Julião Quintinha nasceu em Silves, no dia 19 de Dezembro de 1885. E em Silves iniciou a sua vida profissional, segundo uns como jovem operário, de acordo com outros como aprendiz de alfaiate. Mas muito cedo começou a mostrar os seus dotes no campo de jornalismo, tanto assim que em 1908 iniciou a sua colaboração no Notícias de Silves. Em 1910 juntamente com Henrique Martins fundou o jornal silvense Alma Algarvia, órgão de comunicação de grande relevo – e ousadia – à época. A partir daí, e durante décadas, escreveu em jornais e revistas sedeadas no concelho de Silves e noutros, como foram os casos de Chelb, O Messinense, O Povo de Silves, Vibração, A Rajada, Actividades do Concelho de Silves, Notícias do Algarve, Folha de Alte e Voz do Sul.
Apaixonado pelo seu Algarve e quantas vezes revoltado com o desprezo com que a Província era tratada no panorama político nacional, não deixou de tornar públicas as suas preocupações.
Homem de pensamento, amante das artes, activo na sociedade, na cultura e na política, fez teatro, reorganizou as comissões políticas locais do Partido Republicano Português, foi administrador dos concelhos de Silves e Portimão entre 1912 e 1914, foi chefe da Secretaria da Câmara Municipal de Silves entre 1914 e 1920.

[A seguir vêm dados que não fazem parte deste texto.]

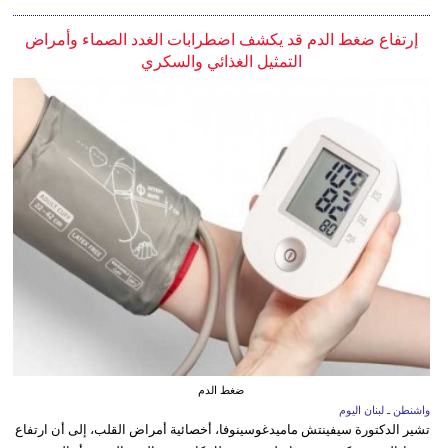
إرتفاع ضغط الدم قد يكشف اضطرابات الغدد الصماء وأمراض
التمثيل الغذائي والسكري
ضغط الدم
واشنطن ـ لبنان اليوم
تشير الدكتورة سيفينتش ماميدغوسينوفا، أخصائية أمراض القلب، إلى أن ارتفاع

No alvor da década de vinte, tendo sido nomeado inspector da Companhia de Seguros Latina, em Lisboa, deixou o Algarve. Em Lisboa ingressou no jornalismo profissional. Foi editor da revista Seara Nova e subchefe de redacção do jornal República; fundou, com Pinto Quartim, o Actualidades; escreveu e colaborou em jornais como o ABC, Diário da Tarde, Diário do Alentejo, Diário Liberal, Diário Popular, Diabo, Revista Contemporânea, Cultura, Europa, Ilustração Portuguesa, Jornal da Europa, Mala da Europa, Novela, Revista, Turismo e O Século. Colaborou ainda em jornais de Moçambique e do Brasil.
Foi presidente e director do Sindicato dos Profissionais da Imprensa de Lisboa e da sua Caixa de Previdência.

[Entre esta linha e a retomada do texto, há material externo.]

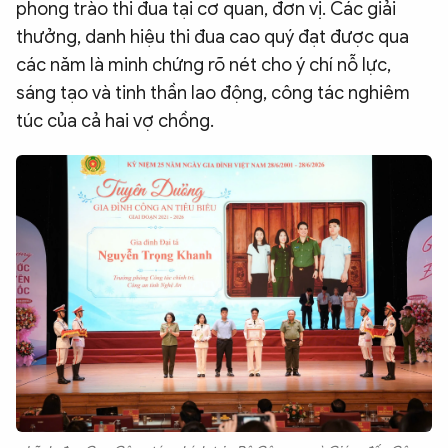
phong trào thi đua tại cơ quan, đơn vị. Các giải
thưởng, danh hiệu thi đua cao quý đạt được qua
các năm là minh chứng rõ nét cho ý chí nỗ lực,
sáng tạo và tinh thần lao động, công tác nghiêm
túc của cả hai vợ chồng.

Incansável escritor, em diversas áreas, nomeadamente como ficcionista, repórter, cronista e investigador, teve o elogio dos mais conceituados críticos da época. Entre ensaios, teses, estudos literários, novelas, romances, crónicas de viagem, reportagens, teatro, estudos biográficos, divulgação histórica e cultura, legou-nos um vastíssimo património literário e cultural. Julião Quintinha faleceu em Lisboa no dia 24 de Julho de 1968 depois de uma vida dedicada à imprensa, à literatura, à cultura e à sociedade.